Re: the pictures are killing me!

Thanks, David -- if one has to die, then death by cookies is the only way to go! *prances off to munch on a chocolate dipped oatmeal lace cookie*

Must make shortbread. That poem! It's mouthwatering and sweet in every sense of "sweet." I love that parade of cookies and the idea of tracing our way back through them. This post has left me yearning to go to my mom's house and poke through her old recipe box. Thank you. A.
I LOVE shortbread! The perfect complement to tea. I could definitely eat this poem up over and over again. Family recipes are the best, aren't they? Happy baking, Amy :)!
What a wonderful, evocative and sentimental view of the humble cookie. Nummy!
Yay, you read the poem! I will make a poetry convert of you yet, Debbie :). Do you have any favorite gluten free cookie recipes?
So far, I've mostly just made my regular recipes and substituted a GF flour blend. I do have a cookbook of GF baking recipes but haven't tried anything in it yet. *sheepish*
How much fun do you have with these posts and these wonderful photos? A lot of fun, I hope.

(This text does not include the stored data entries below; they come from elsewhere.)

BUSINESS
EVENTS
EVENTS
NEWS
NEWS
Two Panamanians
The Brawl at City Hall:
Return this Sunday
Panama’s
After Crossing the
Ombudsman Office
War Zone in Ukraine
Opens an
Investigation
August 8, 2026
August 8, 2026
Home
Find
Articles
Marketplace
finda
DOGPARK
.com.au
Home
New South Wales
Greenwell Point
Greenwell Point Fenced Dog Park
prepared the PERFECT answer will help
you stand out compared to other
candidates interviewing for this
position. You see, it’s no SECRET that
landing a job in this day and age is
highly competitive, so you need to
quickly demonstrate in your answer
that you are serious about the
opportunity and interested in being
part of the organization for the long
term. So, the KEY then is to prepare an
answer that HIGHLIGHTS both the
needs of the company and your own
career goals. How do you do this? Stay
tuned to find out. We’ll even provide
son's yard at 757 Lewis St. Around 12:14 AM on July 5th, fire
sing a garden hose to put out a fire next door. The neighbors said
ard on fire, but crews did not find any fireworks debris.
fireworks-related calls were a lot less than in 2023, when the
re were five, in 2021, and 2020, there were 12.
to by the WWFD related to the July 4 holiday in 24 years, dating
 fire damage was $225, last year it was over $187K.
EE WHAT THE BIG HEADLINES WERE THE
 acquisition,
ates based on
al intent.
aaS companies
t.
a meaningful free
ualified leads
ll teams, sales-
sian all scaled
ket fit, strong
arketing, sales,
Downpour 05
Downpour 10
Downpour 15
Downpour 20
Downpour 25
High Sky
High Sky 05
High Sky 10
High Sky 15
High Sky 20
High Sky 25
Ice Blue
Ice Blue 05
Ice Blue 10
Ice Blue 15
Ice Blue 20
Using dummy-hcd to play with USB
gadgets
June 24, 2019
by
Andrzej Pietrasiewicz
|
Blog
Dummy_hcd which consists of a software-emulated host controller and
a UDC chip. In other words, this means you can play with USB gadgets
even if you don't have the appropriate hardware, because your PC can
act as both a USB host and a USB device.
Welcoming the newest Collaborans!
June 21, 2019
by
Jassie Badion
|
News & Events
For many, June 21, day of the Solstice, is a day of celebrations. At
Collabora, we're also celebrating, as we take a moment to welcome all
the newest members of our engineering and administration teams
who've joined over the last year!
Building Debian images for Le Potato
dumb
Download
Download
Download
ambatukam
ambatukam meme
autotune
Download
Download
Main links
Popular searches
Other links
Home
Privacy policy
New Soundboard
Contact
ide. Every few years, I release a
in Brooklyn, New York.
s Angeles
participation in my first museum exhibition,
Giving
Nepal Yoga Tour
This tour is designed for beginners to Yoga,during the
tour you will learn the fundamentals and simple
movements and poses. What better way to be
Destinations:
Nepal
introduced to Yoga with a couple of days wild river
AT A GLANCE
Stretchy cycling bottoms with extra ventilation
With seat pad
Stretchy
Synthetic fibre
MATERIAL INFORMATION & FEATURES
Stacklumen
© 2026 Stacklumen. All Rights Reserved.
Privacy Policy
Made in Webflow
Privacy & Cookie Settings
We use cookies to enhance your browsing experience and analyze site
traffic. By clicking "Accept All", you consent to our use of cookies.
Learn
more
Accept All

This made me giggle outloud:
"Love me, love a cookie. Trace my life in crumbs. "

And then Diane's poem....fabulous right up to my favorite at the end:

"women filling and enfolding him,
bringing him home, wrapped
in the unbreakable dough of their arms."

Unbreakable dough of their arms. I want to think like that!
Love that last line, too. This poem was quite a feast, wasn't it?

It's definitely fun to land just the right photo, and to see the post come together the way I'd like it to. :)
"irreverent snickerdoodle" and "shortbread with its dusty Scottish brogue" -- loves those lines.

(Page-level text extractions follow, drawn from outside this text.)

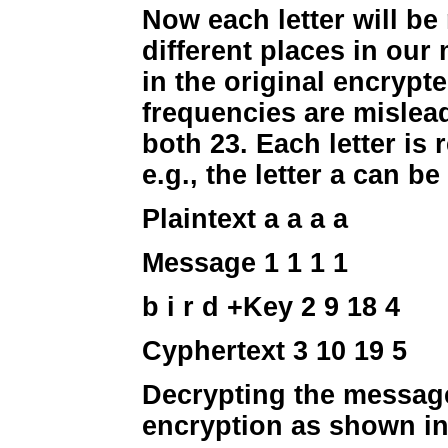
Now each letter will be
different places in ou
in the original encryp
frequencies are mislead
both 23. Each letter is
e.g., the letter a can be 
Plaintext a a a a
Message 1 1 1 1
b i r d
+Key 2 9 18 4
Cyphertext 3 10 19 5
Decrypting the message
encryption as shown in 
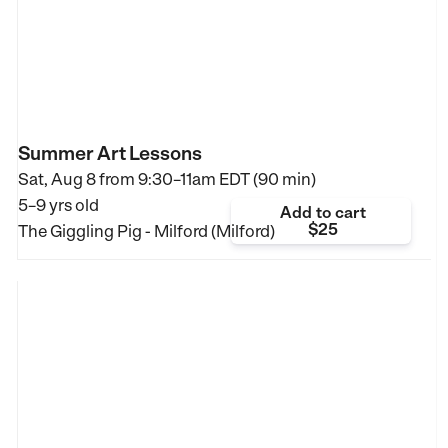
Summer Art Lessons
Sat, Aug 8 from
9:30–11am EDT (90 min)
5–9 yrs old
Add to cart
$25
The Giggling Pig - Milford (Milford)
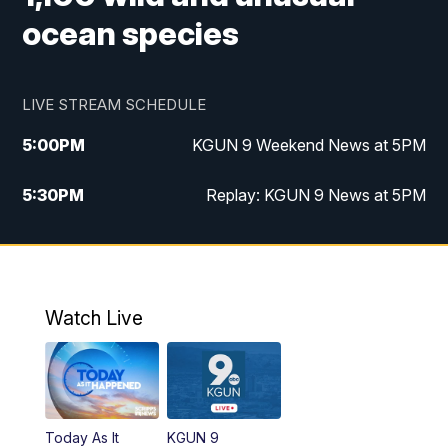
ocean species
LIVE STREAM SCHEDULE
5:00
PM
KGUN 9 Weekend News at 5PM
5:30
PM
Replay: KGUN 9 News at 5PM
10:00
PM
KGUN 9 Weekend News at 10PM
10:30
PM
Replay: KGUN 9 News at 10PM
Watch Live
Today As It
KGUN 9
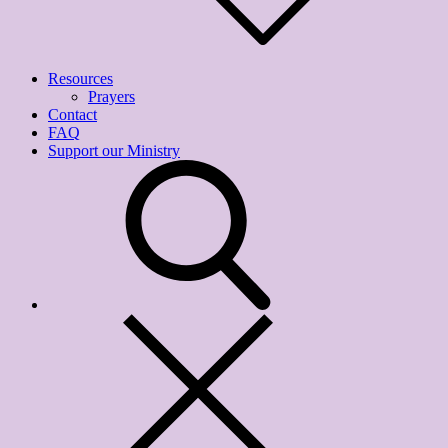
Resources
Prayers
Contact
FAQ
Support our Ministry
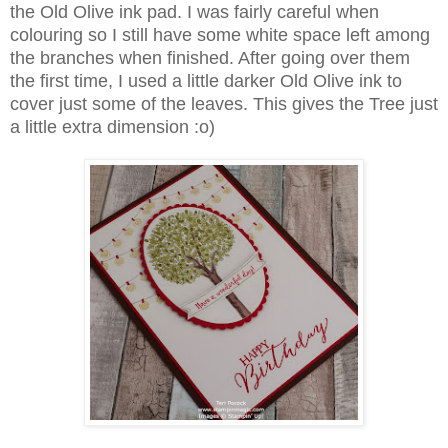
the Old Olive ink pad. I was fairly careful when
colouring so I still have some white space left among
the branches when finished. After going over them
the first time, I used a little darker Old Olive ink to
cover just some of the leaves. This gives the Tree just
a little extra dimension :o)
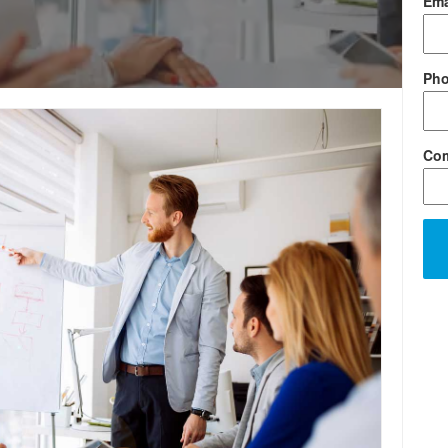
Ema
Ph
Co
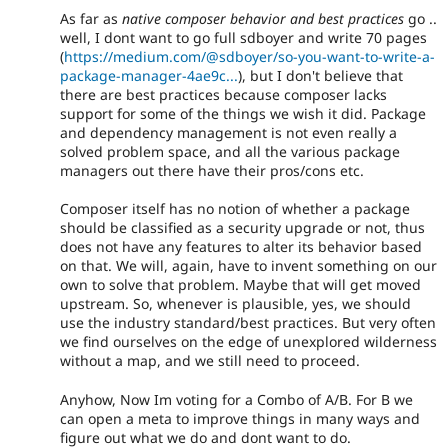
As far as
native composer behavior and best practices
go ..
well, I dont want to go full sdboyer and write 70 pages
(
https://medium.com/@sdboyer/so-you-want-to-write-a-
package-manager-4ae9c...
), but I don't believe that
there are best practices because composer lacks
support for some of the things we wish it did. Package
and dependency management is not even really a
solved problem space, and all the various package
managers out there have their pros/cons etc.
Composer itself has no notion of whether a package
should be classified as a security upgrade or not, thus
does not have any features to alter its behavior based
on that. We will, again, have to invent something on our
own to solve that problem. Maybe that will get moved
upstream. So, whenever is plausible, yes, we should
use the industry standard/best practices. But very often
we find ourselves on the edge of unexplored wilderness
without a map, and we still need to proceed.
Anyhow, Now Im voting for a Combo of A/B. For B we
can open a meta to improve things in many ways and
figure out what we do and dont want to do.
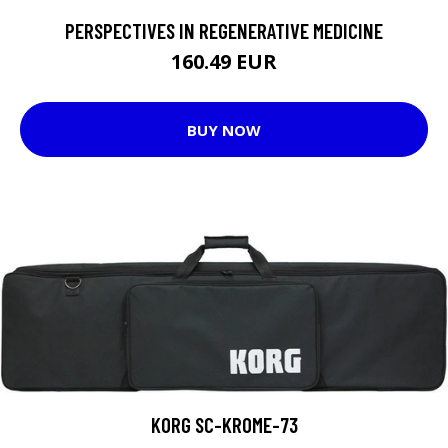
PERSPECTIVES IN REGENERATIVE MEDICINE
160.49 EUR
BUY NOW
KORG SC-KROME-73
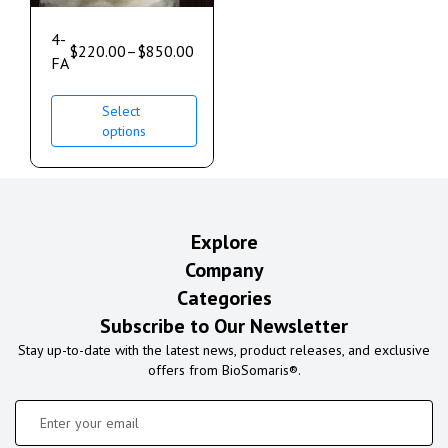
4-
$
220.00
–
$
850.00
FA
Select
options
Explore
Company
Categories
Subscribe to Our Newsletter
Stay up-to-date with the latest news, product releases, and exclusive
offers from BioSomaris®.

What a yummy post! Inspired me to both read more about Diane Lockward and raid the fudge cookies baked on our recent snow day.
Oh, fudge cookies? Pass some over here, please :).

I also love the irreverent snickerdoodle. Of all the cookies mentioned in the poem, it's perhaps the one I most closely identify with.

(Anonymous)

Now that was delicious!
Tara
http://tmsteach.blogspot.com/
Glad you enjoyed it!
Dang. I made my first-ever flop of a cheesecake (bad texture -- little lumps of cream cheese [WHY???] -- but I'm sure it will taste okay) to take to a tea today and now I wish I could take plates full of shortbread, or big tangy snickerdoodles, or, well, ANY of the cookies in this post. I'm filled with cookie longing and cookie regrets. Humpty needs to give my doughy arms a hug!

Here's my poem:

write your words
bake your words
eat your words

a sweet love story
we tell
bite by bite
Oh, thanks for the tasty poem, Mary Lee! It's perfecto mundo!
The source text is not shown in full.